• _WORK TO COMPLETE_
Copy out each line of the data that contains "hanno".
********************
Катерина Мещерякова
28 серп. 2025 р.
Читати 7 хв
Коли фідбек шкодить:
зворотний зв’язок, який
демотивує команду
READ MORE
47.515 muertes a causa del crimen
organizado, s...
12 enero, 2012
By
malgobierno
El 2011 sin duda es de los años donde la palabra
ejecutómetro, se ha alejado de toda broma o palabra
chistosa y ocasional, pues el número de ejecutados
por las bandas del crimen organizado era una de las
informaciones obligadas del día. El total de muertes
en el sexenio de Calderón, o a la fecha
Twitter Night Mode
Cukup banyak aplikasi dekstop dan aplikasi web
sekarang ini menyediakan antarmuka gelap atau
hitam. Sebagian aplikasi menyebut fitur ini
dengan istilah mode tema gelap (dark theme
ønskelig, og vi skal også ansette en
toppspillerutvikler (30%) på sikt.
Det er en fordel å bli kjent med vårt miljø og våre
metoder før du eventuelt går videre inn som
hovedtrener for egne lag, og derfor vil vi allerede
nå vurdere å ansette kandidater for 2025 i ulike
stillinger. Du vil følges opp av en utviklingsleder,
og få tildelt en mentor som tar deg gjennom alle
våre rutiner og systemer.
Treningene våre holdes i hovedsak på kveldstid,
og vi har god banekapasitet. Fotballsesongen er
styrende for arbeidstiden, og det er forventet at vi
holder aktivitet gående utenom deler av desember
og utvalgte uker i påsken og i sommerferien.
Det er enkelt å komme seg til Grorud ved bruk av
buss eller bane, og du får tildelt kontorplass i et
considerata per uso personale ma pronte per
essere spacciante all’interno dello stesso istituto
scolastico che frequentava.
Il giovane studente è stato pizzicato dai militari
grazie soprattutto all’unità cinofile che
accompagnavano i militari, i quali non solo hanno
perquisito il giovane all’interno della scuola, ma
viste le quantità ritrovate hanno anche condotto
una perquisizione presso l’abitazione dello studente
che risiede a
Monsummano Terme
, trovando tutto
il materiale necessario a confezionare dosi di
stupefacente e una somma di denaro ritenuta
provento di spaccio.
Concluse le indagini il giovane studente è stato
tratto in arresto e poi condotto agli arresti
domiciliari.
********************
• _SOLUTION_
accompagnavano i militari, i quali non solo hanno
viste le quantità ritrovate hanno anche condotto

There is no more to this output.